Research on using audio data in detecting checkworthy claims in political events (debates, interviews, and speeches). Neural models using audio or both text and audio are prepared. The results show that an audio model could boost the performance of a powerful textual one when combined.
The research was held at Sofia University (Bulgaria), Faculty of Mathematics and Informatics.
Paper describing this work can be found at:
- https://ieeexplore.ieee.org/document/10447064 - 2024 IEEE International Conference on Acoustics, Speech and Signal Processing (ICASSP)
- https://arxiv.org/pdf/2306.05535.pdf
What this work contains in short:
- Multimodal dataset (text and audio in English) - 48 hours of speech, 34,489 sentences. Labels are on sentence level - whether each contains a checkworthy claim or not.
- Variants of audio segments (audio files for each sentence):
- Original audio.
- With reduced noise (using noisereduce).
- With generated speech (using FastSpeech 2).
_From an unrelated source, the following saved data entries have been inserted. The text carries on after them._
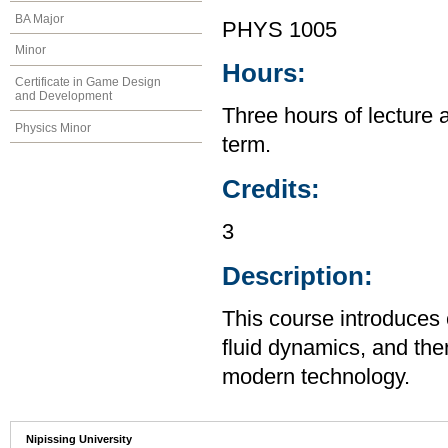
BA Major
PHYS 1005
Minor
Hours:
Certificate in Game Design
and Development
Three hours of lecture 
Physics Minor
term.
Credits:
3
Description:
This course introduces
fluid dynamics, and the
modern technology.
Nipissing University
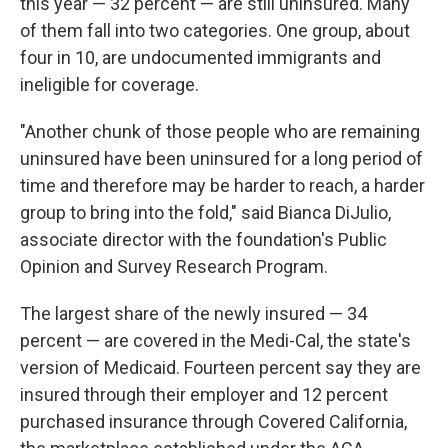
this year — 32 percent — are still uninsured. Many
of them fall into two categories. One group, about
four in 10, are undocumented immigrants and
ineligible for coverage.
"Another chunk of those people who are remaining
uninsured have been uninsured for a long period of
time and therefore may be harder to reach, a harder
group to bring into the fold," said Bianca DiJulio,
associate director with the foundation's Public
Opinion and Survey Research Program.
The largest share of the newly insured — 34
percent — are covered in the Medi-Cal, the state's
version of Medicaid. Fourteen percent say they are
insured through their employer and 12 percent
purchased insurance through Covered California,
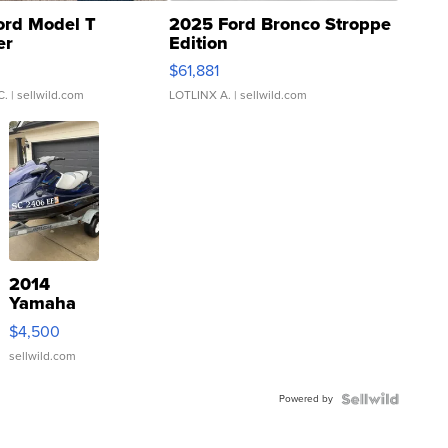
ord Model T
2025 Ford Bronco Stroppe
er
Edition
0
$61,881
C.
| sellwild.com
LOTLINX A.
| sellwild.com
2014
Yamaha
VX Deluxe
$4,500
sellwild.com
Powered by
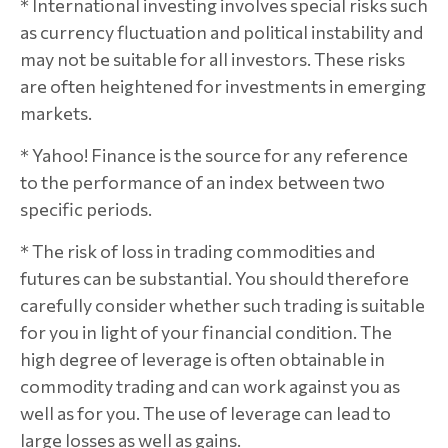
* International investing involves special risks such
as currency fluctuation and political instability and
may not be suitable for all investors. These risks
are often heightened for investments in emerging
markets.
* Yahoo! Finance is the source for any reference
to the performance of an index between two
specific periods.
* The risk of loss in trading commodities and
futures can be substantial. You should therefore
carefully consider whether such trading is suitable
for you in light of your financial condition. The
high degree of leverage is often obtainable in
commodity trading and can work against you as
well as for you. The use of leverage can lead to
large losses as well as gains.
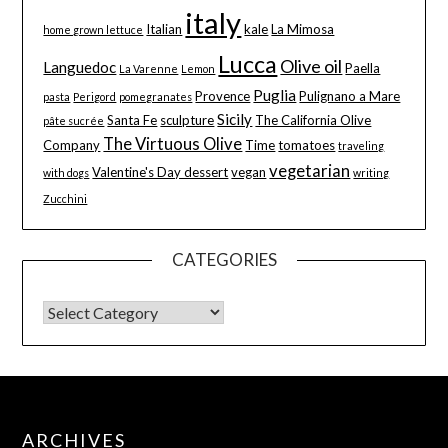
italy
Italian
kale
La Mimosa
home grown lettuce
Lucca
Olive oil
Languedoc
Paella
La Varenne
Lemon
Puglia
Provence
Pulignano a Mare
pasta
Perigord
pomegranates
Sicily
Santa Fe
sculpture
The California Olive
pâte sucrée
The Virtuous Olive
Company
Time
tomatoes
traveling
vegetarian
Valentine's Day dessert
vegan
with dogs
writing
Zucchini
CATEGORIES
ARCHIVES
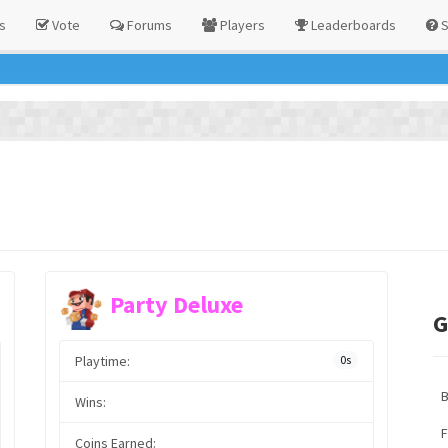
s
Vote
Forums
Players
Leaderboards
S
Party Deluxe
G
Playtime:
0s
Wins:
F
Coins Earned:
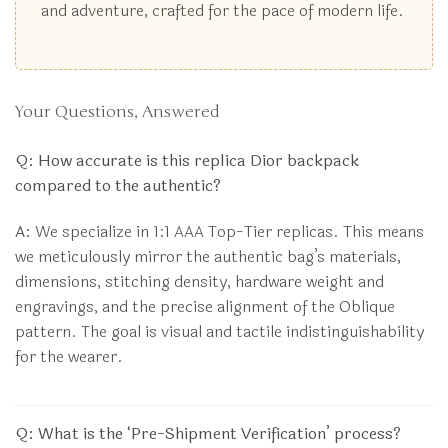
and adventure, crafted for the pace of modern life.
Your Questions, Answered
Q: How accurate is this replica Dior backpack
compared to the authentic?
A:
We specialize in 1:1 AAA Top-Tier replicas. This means
we meticulously mirror the authentic bag’s materials,
dimensions, stitching density, hardware weight and
engravings, and the precise alignment of the Oblique
pattern. The goal is visual and tactile indistinguishability
for the wearer.
Q: What is the ‘Pre-Shipment Verification’ process?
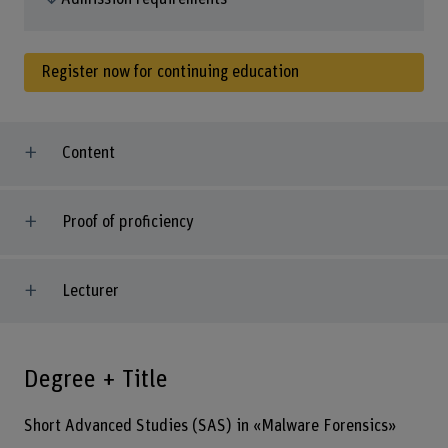
Register now for continuing education
Content
Proof of proficiency
Lecturer
Degree + Title
Short Advanced Studies (SAS) in «Malware Forensics»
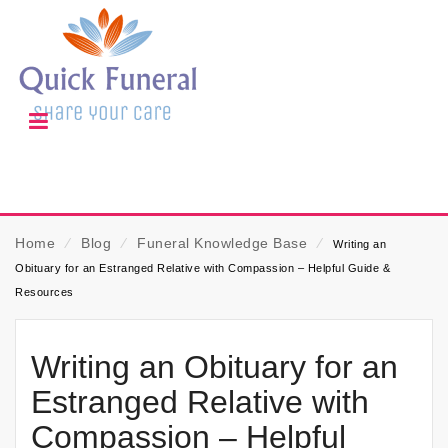
Home
⁄
Blog
⁄
Funeral Knowledge Base
⁄
Writing an
Obituary for an Estranged Relative with Compassion – Helpful Guide &
Resources
Writing an Obituary for an
Estranged Relative with
Compassion – Helpful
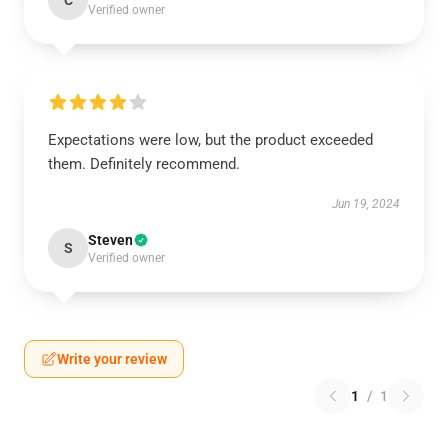
C
Verified owner
Expectations were low, but the product exceeded
them. Definitely recommend.
Jun 19, 2024
Steven
S
Verified owner
Write your review
1
/
1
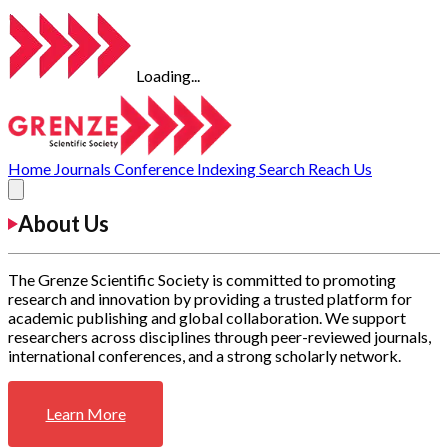
Loading...
Home
Journals
Conference
Indexing
Search
Reach Us
About Us
The Grenze Scientific Society is committed to promoting
research and innovation by providing a trusted platform for
academic publishing and global collaboration. We support
researchers across disciplines through peer-reviewed journals,
international conferences, and a strong scholarly network.
Learn More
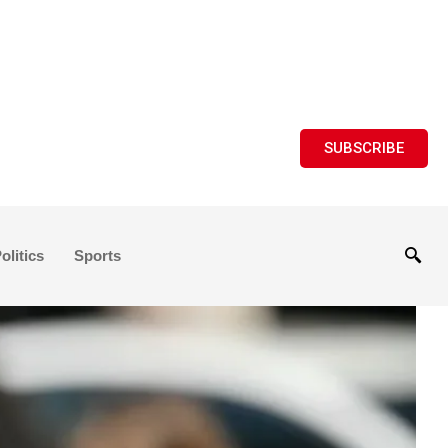
SUBSCRIBE
olitics
Sports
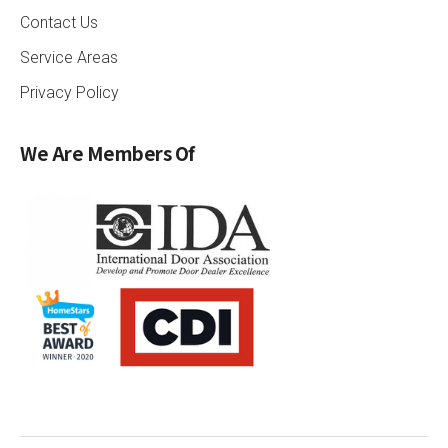
Contact Us
Service Areas
Privacy Policy
We Are Members Of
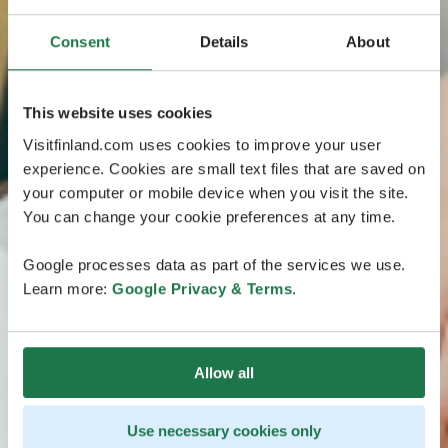
Consent
Details
About
This website uses cookies
Visitfinland.com uses cookies to improve your user
experience. Cookies are small text files that are saved on
your computer or mobile device when you visit the site.
You can change your cookie preferences at any time.
Google processes data as part of the services we use.
Learn more:
Google Privacy & Terms
.
Allow all
Use necessary cookies only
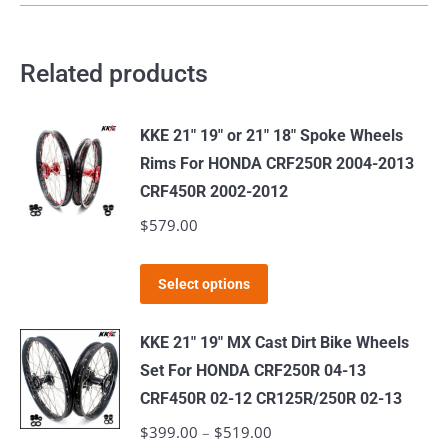
Related products
KKE 21" 19" or 21" 18" Spoke Wheels
Rims For HONDA CRF250R 2004-2013
CRF450R 2002-2012
$
579.00
This
Select options
product
has
KKE 21" 19" MX Cast Dirt Bike Wheels
multiple
Set For HONDA CRF250R 04-13
variants.
CRF450R 02-12 CR125R/250R 02-13
The
$
399.00
–
$
519.00
Price
options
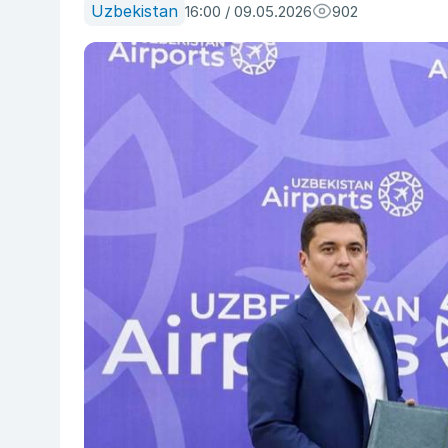
Uzbekistan
16:00 / 09.05.2026
902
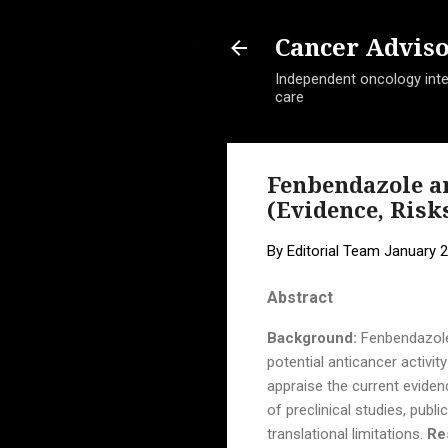
Cancer Advis
Independent oncology intel
care
Fenbendazole a
(Evidence, Risk
By
Editorial Team
January 2
Abstract
Background:
Fenbendazole 
potential anticancer activi
appraise the current evide
of preclinical studies, pub
translational limitations.
Re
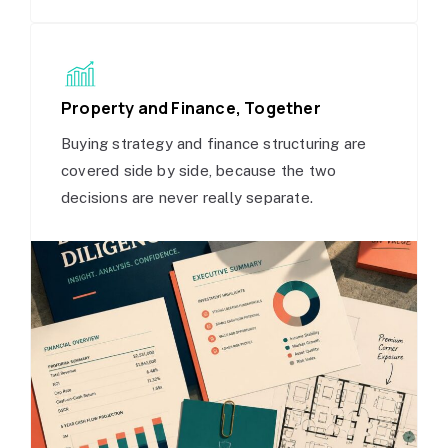
Property and Finance, Together
Buying strategy and finance structuring are
covered side by side, because the two
decisions are never really separate.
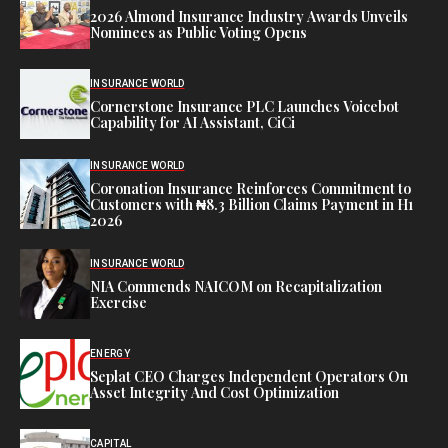
2026 Almond Insurance Industry Awards Unveils
Nominees as Public Voting Opens
INSURANCE WORLD
Cornerstone Insurance PLC Launches Voicebot
Capability for AI Assistant, CiCi
INSURANCE WORLD
Coronation Insurance Reinforces Commitment to
Customers with ₦8.3 Billion Claims Payment in H1
2026
INSURANCE WORLD
NIA Commends NAICOM on Recapitalization
Exercise
ENERGY
Seplat CEO Charges Independent Operators On
Asset Integrity And Cost Optimization
CAPITAL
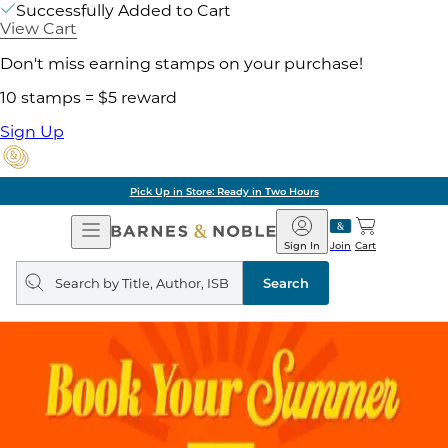
Successfully Added to Cart
View Cart
Don't miss earning stamps on your purchase!
10 stamps = $5 reward
Sign Up
Pick Up in Store: Ready in Two Hours
Open
Barnes
Navigation
&
Sign In
Join
Cart
Noble
Search
query
Search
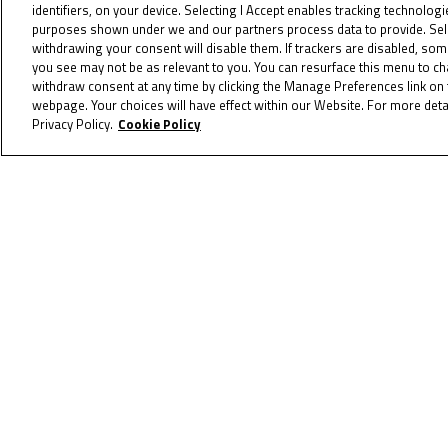
identifiers, on your device. Selecting I Accept enables tracking technolog
On the last lap, a fierce four-rider
purposes shown under we and our partners process data to provide. Selec
withdrawing your consent will disable them. If trackers are disabled, so
went with an audacious move around t
you see may not be as relevant to you. You can resurface this menu to c
wasn’t to be though, as Nativi held 
withdraw consent at any time by clicking the Manage Preferences link on 
Crugten was adjudged to have exceed
webpage. Your choices will have effect within our Website. For more detai
Privacy Policy.
Cookie Policy
so Wenzel was classified second and 
Phommara, Kitzbichler and Binder comp
first race of the weekend.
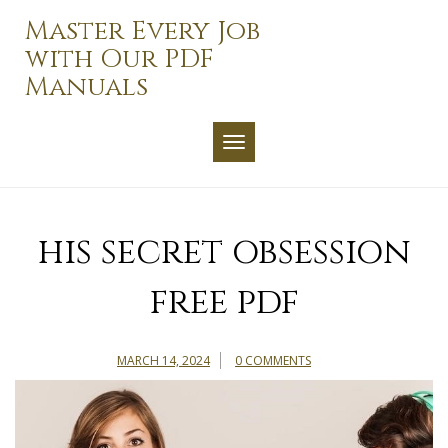
Skip
Master Every Job
to
with Our PDF
content
Manuals
TOGGLE NAVIGATION
his secret obsession
free pdf
MARCH 14, 2024
0 COMMENTS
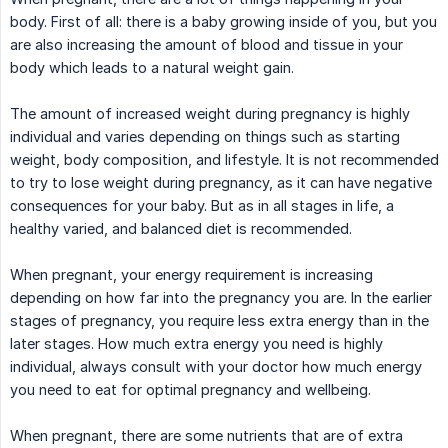
body. First of all: there is a baby growing inside of you, but you
are also increasing the amount of blood and tissue in your
body which leads to a natural weight gain.
The amount of increased weight during pregnancy is highly
individual and varies depending on things such as starting
weight, body composition, and lifestyle. It is not recommended
to try to lose weight during pregnancy, as it can have negative
consequences for your baby. But as in all stages in life, a
healthy varied, and balanced diet is recommended.
When pregnant, your energy requirement is increasing
depending on how far into the pregnancy you are. In the earlier
stages of pregnancy, you require less extra energy than in the
later stages. How much extra energy you need is highly
individual, always consult with your doctor how much energy
you need to eat for optimal pregnancy and wellbeing.
When pregnant, there are some nutrients that are of extra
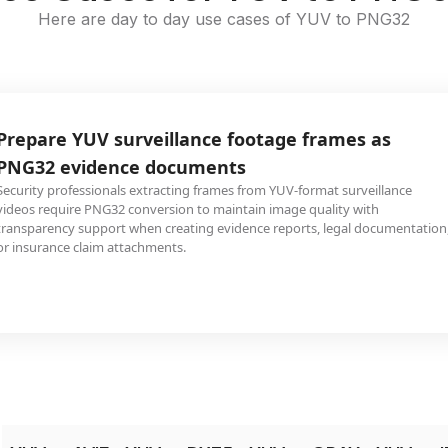
Here are day to day use cases of YUV to PNG32
Prepare YUV surveillance footage frames as
PNG32 evidence documents
Security professionals extracting frames from YUV-format surveillance
videos require PNG32 conversion to maintain image quality with
transparency support when creating evidence reports, legal documentation
or insurance claim attachments.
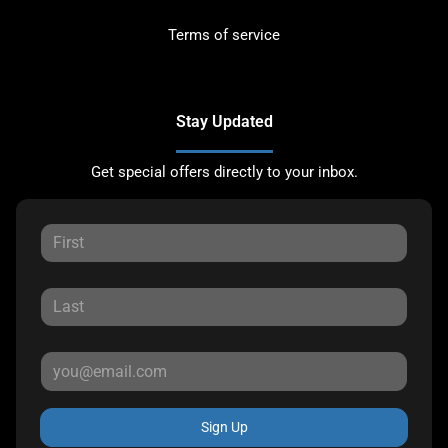
Terms of service
Stay Updated
Get special offers directly to your inbox.
Sign Up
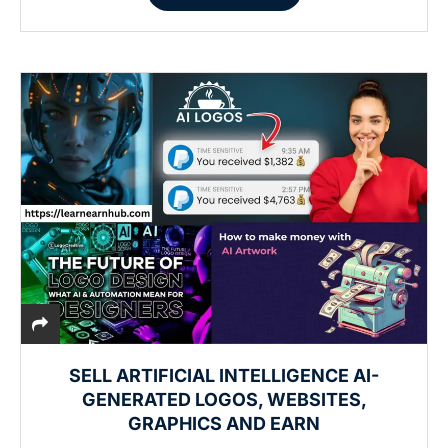
SELL ARTIFICIAL INTELLIGENCE AI-
GENERATED LOGOS, WEBSITES,
GRAPHICS AND EARN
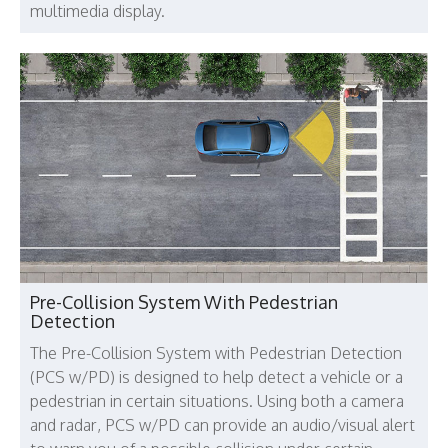
multimedia display.
Pre-Collision System With Pedestrian
Detection
The Pre-Collision System with Pedestrian Detection
(PCS w/PD) is designed to help detect a vehicle or a
pedestrian in certain situations. Using both a camera
and radar, PCS w/PD can provide an audio/visual alert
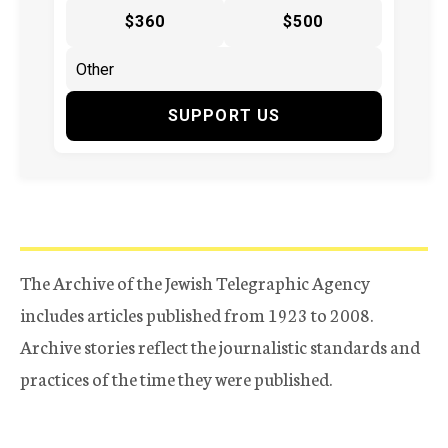
$360
$500
SUPPORT US
The Archive of the Jewish Telegraphic Agency
includes articles published from 1923 to 2008.
Archive stories reflect the journalistic standards and
practices of the time they were published.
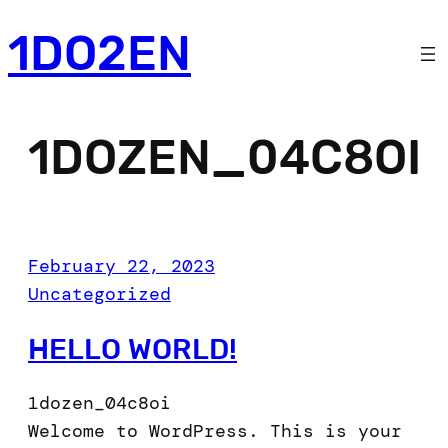
Skip
1DO2EN
to
content
1DOZEN_04C8OI
February 22, 2023
Uncategorized
HELLO WORLD!
1dozen_04c8oi
Welcome to WordPress. This is your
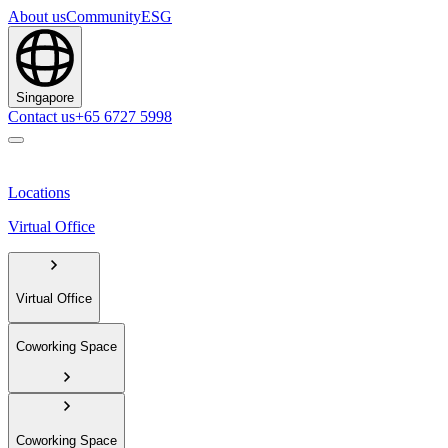
About us
Community
ESG
Singapore
Contact us
+65 6727 5998
Locations
Virtual Office
Virtual Office
Coworking Space
Coworking Space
- Variant of the dataset with a single speaker (Donald Trump, see checkworthy-by-speaker).
- Real-world data - the multimodal dataset is based on the one from the CLEF Check-That! 2021 Challenge (see this paper, page 7 (Task 1B) and the event links).
- Addressing class skewness of the train dataset via oversampling (duplicating checkworthy claims 15 and 30 times (referred to as '15x' (example) and '30x' (example))) and undersampling (removing non-checkworthy samples until they equalise with the checkworthy, referred to as '1:1' or 'train-balanced-1' (example)). The variant without changes to the train dataset is referred to as 'Without changes' or 'as-is' (example).
- Textual baselines:
- N-gram baseline from the CLEF Check-That! 2021 Challenge (reference).
- Counts of named entities from different categories (feedforward neural network).
- BERT-base uncased (paper, model).
- Fine-tuning audio models:
- Knowledge alignment - training an audio model to represent the input it receives in the same way a fine-tuned textual model represents its input in a teacher-student mode.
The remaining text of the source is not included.